15
votes

I am new using Python for working with graphs: NetworkX. Until now I have used Gephi. There the standard steps (but not the only possible) are:

  1. Load the nodes informations from a table/spreadsheet; one of the columns should be ID and the rest are metadata about the nodes (nodes are people, so gender, groups... normally to be used for coloring). Like:

    id;NormalizedName;Gender
    per1;Jesús;male
    per2;Abraham;male
    per3;Isaac;male
    per4;Jacob;male
    per5;Judá;male
    per6;Tamar;female
    ...
    
  2. Then load the edges also from a table/spreadsheet, using the same names for the nodes as it was in the column ID of the nodes spreadsheet with normally four columns (Target, Source, Weight and Type):

    Target;Source;Weight;Type
    per1;per2;3;Undirected
    per3;per4;2;Undirected
    ...
    

This are the two dataframes that I have and that I want to load in Python. Reading about NetworkX, it seems that it's not quite possible to load two tables (one for nodes, one for edges) into the same graph and I am not sure what would be the best way:

  1. Should I create a graph only with the nodes informations from the DataFrame, and then add (append) the edges from the other DataFrame? If so and since nx.from_pandas_dataframe() expects information about the edges, I guess I shouldn't use it to create the nodes... Should I just pass the information as lists?

  2. Should I create a graph only with the edges information from the DataFrame and then add to each node the information from the other DataFrame as attributes?

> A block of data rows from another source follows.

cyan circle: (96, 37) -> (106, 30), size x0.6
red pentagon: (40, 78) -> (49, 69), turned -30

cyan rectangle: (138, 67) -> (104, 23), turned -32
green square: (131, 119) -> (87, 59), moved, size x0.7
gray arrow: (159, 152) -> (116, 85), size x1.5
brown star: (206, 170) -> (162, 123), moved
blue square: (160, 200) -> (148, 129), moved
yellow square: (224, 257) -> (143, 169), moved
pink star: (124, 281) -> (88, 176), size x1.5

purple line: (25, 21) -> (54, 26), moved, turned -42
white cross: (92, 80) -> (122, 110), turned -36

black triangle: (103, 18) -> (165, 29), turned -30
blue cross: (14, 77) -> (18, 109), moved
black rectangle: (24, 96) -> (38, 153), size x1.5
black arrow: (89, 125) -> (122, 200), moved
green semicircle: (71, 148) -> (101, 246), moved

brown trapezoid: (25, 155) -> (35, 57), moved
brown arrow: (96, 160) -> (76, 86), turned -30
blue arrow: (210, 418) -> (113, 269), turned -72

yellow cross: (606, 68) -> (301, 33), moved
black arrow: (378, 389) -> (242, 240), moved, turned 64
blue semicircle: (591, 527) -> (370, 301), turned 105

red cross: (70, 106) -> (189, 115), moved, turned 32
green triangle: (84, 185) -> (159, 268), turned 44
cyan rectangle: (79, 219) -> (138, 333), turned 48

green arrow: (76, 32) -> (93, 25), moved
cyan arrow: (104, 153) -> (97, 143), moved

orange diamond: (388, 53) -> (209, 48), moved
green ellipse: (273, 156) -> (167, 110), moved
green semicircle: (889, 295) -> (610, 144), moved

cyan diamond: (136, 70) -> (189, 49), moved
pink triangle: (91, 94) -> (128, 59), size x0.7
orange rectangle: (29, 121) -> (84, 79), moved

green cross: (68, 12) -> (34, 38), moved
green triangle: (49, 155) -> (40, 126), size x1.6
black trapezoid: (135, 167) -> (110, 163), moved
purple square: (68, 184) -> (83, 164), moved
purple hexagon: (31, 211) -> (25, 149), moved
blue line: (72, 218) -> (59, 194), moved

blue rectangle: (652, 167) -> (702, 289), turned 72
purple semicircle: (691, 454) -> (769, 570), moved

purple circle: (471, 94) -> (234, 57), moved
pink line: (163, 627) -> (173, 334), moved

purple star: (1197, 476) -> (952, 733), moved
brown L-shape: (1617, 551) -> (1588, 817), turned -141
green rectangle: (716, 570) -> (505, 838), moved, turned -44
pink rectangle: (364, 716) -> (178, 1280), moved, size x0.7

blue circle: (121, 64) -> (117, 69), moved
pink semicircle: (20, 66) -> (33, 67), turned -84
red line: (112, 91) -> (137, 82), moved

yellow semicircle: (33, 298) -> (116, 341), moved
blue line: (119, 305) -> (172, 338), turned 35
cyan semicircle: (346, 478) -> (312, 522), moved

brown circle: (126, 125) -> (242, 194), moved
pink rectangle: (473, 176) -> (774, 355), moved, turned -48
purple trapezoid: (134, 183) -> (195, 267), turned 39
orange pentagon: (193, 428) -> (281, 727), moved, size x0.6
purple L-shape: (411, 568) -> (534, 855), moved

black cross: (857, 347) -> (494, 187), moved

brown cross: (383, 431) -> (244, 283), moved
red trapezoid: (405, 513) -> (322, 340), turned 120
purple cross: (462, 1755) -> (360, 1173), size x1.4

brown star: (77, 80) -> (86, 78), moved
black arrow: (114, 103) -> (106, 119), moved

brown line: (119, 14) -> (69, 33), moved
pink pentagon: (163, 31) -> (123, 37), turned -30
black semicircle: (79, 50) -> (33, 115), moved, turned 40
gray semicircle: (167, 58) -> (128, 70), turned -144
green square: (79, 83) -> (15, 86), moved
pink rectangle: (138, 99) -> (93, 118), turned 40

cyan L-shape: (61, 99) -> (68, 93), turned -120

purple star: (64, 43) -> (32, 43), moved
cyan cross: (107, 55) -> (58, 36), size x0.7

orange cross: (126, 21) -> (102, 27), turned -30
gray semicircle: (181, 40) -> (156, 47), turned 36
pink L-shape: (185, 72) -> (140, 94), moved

Is there a better way for doing that than iterating over the DataFrame and the nodes?

3

3 Answers

31
votes

Create the weighted graph from the edge table using nx.from_pandas_dataframe:

import networkx as nx
import pandas as pd

edges = pd.DataFrame({'source' : [0, 1],
                      'target' : [1, 2],
                      'weight' : [100, 50]})

nodes = pd.DataFrame({'node' : [0, 1, 2],
                      'name' : ['Foo', 'Bar', 'Baz'],
                      'gender' : ['M', 'F', 'M']})

G = nx.from_pandas_dataframe(edges, 'source', 'target', 'weight')

Then add the node attributes from dictionaries using set_node_attributes:

nx.set_node_attributes(G, 'name', pd.Series(nodes.name, index=nodes.node).to_dict())
nx.set_node_attributes(G, 'gender', pd.Series(nodes.gender, index=nodes.node).to_dict())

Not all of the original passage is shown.